- **ASSIGNMENT**
Output only the line that contains "naturprojekter" and the lines after it, all verbatim, through the last one below.

#####

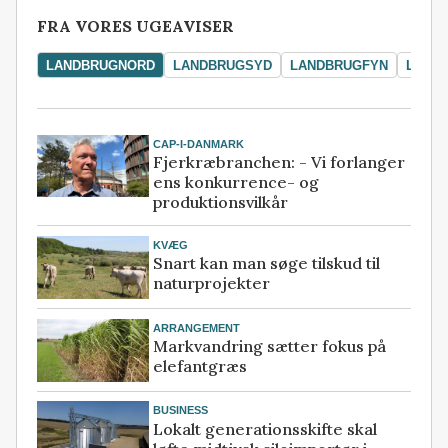
FRA VORES UGEAVISER
LANDBRUGNORD
LANDBRUGSYD
LANDBRUGFYN
LAND
CAP-I-DANMARK
Fjerkræbranchen: - Vi forlanger
ens konkurrence- og
produktionsvilkår
KVÆG
Snart kan man søge tilskud til
naturprojekter
ARRANGEMENT
Markvandring sætter fokus på
elefantgræs
BUSINESS
Lokalt generationsskifte skal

#####

- **ANSWER TO THE PROBLEM**
naturprojekter
ARRANGEMENT
Markvandring sætter fokus på
elefantgræs
BUSINESS
Lokalt generationsskifte skal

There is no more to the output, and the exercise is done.